**Instructions to follow:** Would you copy every line of the listing below that includes the word "ASISTENCIA"?

**Exercise material:**
***

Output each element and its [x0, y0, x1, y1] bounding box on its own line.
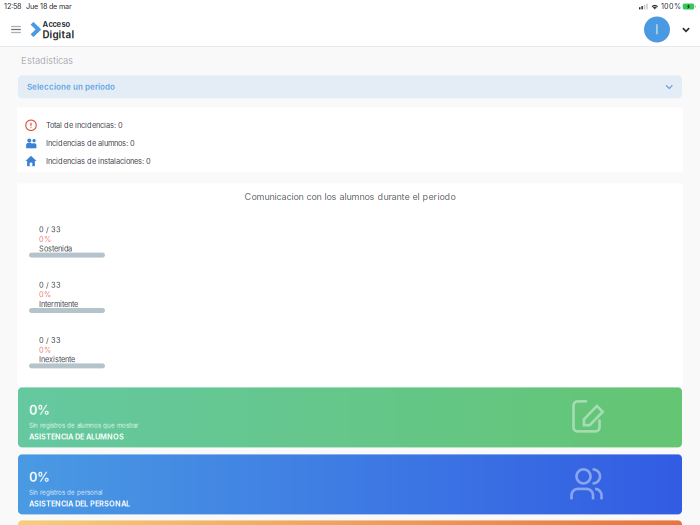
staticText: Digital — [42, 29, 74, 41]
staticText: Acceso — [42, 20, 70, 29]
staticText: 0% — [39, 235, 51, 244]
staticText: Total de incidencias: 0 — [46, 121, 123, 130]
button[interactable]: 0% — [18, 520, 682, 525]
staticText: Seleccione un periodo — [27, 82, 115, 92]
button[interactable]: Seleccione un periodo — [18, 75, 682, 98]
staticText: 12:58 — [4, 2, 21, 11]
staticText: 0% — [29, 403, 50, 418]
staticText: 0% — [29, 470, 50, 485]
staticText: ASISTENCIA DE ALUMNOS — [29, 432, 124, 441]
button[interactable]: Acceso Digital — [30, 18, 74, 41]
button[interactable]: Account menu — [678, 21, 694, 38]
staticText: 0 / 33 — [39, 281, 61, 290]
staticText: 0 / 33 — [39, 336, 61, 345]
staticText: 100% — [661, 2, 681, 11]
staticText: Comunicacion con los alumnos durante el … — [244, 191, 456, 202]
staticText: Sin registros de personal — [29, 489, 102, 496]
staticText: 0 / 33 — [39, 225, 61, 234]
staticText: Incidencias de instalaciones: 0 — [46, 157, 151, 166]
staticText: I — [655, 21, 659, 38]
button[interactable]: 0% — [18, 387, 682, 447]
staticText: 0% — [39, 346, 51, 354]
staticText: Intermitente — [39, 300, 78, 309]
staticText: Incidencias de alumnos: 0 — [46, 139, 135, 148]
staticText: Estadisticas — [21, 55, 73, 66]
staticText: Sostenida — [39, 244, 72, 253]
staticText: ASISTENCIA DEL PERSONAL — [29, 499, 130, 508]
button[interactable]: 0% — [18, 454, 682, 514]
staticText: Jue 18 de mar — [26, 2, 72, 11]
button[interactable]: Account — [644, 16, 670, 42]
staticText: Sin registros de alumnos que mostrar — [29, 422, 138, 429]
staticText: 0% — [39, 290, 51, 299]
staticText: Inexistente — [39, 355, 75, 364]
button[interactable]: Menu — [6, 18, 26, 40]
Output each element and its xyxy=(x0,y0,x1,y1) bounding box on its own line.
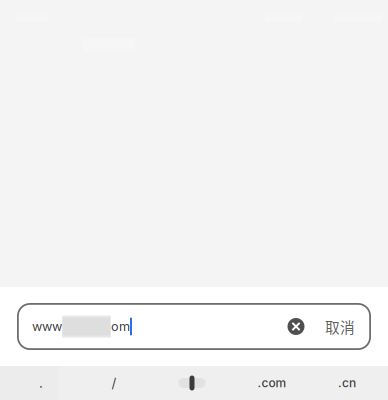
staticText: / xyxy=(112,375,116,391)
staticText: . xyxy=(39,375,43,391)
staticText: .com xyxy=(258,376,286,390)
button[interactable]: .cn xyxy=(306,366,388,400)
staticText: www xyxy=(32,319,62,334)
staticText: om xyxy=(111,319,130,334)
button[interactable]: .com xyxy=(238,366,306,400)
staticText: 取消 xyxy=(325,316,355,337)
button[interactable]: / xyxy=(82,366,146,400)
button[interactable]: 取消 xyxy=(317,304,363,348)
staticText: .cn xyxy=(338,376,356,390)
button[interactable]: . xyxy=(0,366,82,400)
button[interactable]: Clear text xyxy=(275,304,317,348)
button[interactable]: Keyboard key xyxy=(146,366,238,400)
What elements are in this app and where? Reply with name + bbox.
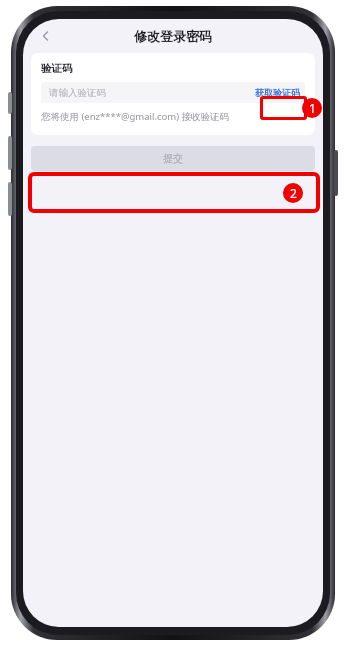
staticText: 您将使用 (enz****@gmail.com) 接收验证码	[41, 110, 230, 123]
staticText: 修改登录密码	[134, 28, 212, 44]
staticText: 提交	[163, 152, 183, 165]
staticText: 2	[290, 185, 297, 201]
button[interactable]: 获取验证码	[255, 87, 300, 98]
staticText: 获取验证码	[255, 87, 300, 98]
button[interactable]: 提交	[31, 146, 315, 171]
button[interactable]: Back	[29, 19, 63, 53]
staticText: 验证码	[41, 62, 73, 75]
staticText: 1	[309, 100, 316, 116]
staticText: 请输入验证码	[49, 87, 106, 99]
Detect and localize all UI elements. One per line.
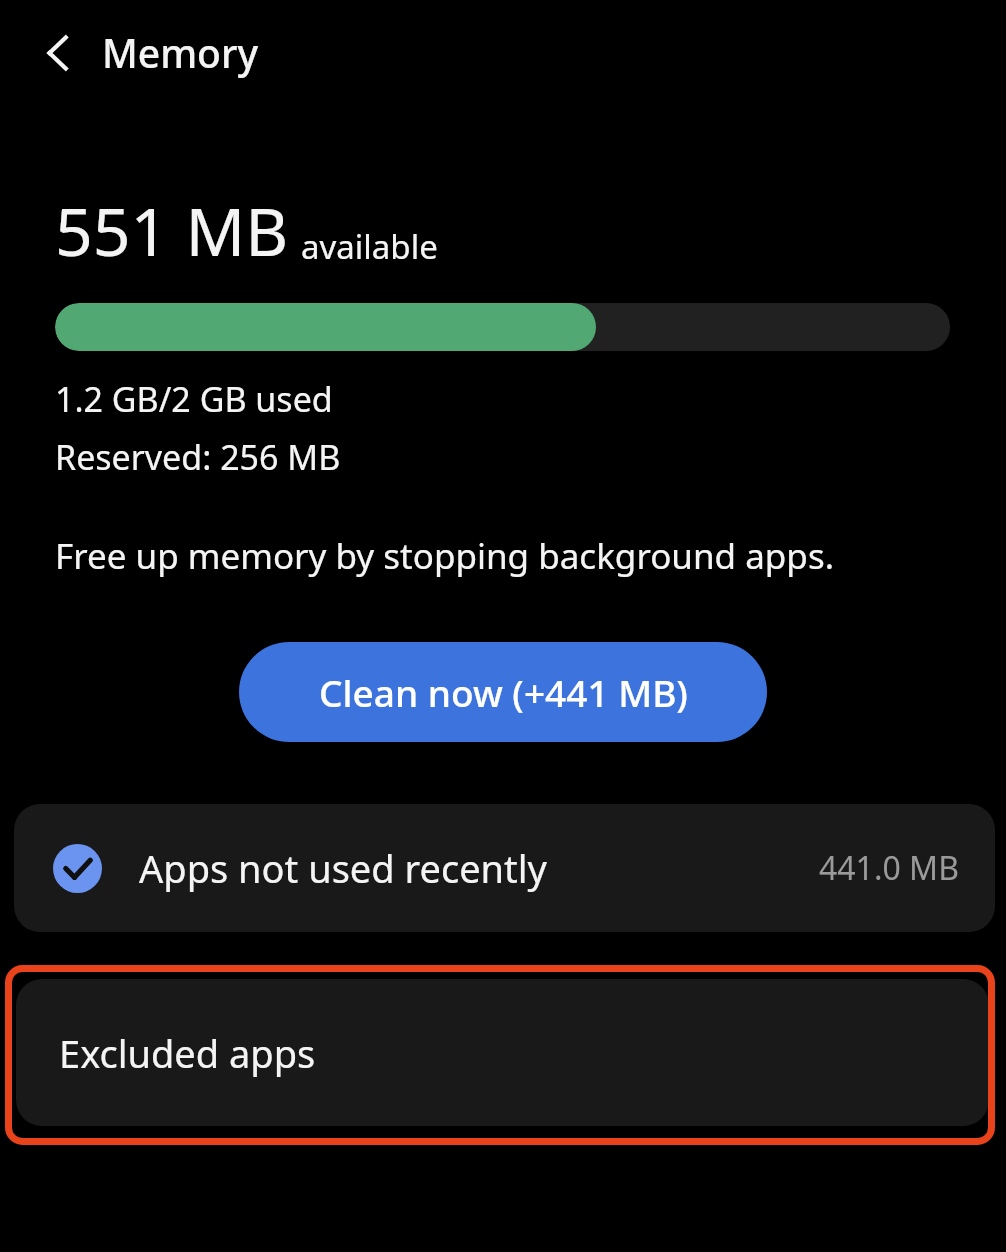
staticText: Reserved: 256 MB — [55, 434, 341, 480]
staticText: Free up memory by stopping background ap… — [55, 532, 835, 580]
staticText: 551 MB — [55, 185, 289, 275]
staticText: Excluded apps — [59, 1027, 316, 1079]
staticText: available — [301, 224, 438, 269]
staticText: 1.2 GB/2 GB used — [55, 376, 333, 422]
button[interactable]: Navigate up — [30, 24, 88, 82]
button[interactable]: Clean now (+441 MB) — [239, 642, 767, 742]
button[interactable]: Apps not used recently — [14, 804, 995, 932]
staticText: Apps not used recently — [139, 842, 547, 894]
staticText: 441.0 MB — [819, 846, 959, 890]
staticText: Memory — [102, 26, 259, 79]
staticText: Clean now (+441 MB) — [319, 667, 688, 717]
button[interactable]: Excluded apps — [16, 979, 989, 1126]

***

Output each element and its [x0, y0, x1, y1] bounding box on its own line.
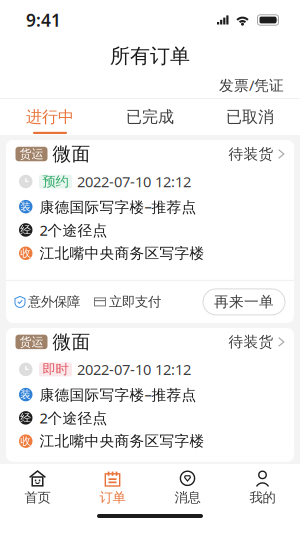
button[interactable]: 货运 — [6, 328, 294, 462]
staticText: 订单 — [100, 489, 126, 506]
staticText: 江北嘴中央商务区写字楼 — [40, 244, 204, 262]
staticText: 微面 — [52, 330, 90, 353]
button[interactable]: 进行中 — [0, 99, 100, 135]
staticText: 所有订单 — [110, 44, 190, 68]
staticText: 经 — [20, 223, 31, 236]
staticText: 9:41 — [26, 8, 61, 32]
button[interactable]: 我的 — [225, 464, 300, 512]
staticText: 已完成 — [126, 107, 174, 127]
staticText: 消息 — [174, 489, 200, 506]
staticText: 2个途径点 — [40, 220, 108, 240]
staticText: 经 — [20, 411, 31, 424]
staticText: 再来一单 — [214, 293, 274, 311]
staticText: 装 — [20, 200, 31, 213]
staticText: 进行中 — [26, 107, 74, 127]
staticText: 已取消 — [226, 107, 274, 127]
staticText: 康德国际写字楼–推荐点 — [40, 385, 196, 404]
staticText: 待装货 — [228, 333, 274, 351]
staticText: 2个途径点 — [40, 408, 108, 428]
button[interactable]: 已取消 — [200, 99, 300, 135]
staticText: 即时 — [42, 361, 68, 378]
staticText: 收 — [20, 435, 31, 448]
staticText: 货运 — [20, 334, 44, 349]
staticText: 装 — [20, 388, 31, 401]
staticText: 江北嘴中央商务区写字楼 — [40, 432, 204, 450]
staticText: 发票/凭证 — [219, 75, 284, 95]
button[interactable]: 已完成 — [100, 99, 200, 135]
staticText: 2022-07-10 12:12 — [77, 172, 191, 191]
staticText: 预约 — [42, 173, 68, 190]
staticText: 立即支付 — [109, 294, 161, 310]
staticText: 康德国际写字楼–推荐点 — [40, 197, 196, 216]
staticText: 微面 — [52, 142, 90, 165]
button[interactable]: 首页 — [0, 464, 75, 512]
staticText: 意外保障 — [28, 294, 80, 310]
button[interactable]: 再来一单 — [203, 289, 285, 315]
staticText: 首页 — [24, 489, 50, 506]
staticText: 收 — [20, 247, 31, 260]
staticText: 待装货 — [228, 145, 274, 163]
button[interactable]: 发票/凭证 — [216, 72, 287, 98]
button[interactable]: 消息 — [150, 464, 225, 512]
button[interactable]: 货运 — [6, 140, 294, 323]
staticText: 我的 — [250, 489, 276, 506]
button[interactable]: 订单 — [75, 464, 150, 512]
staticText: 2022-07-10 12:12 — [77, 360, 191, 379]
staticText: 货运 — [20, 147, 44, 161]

***

**Written solution:**
staticText: ASISTENCIA DE ALUMNOS — [29, 432, 124, 441]
staticText: ASISTENCIA DEL PERSONAL — [29, 499, 130, 508]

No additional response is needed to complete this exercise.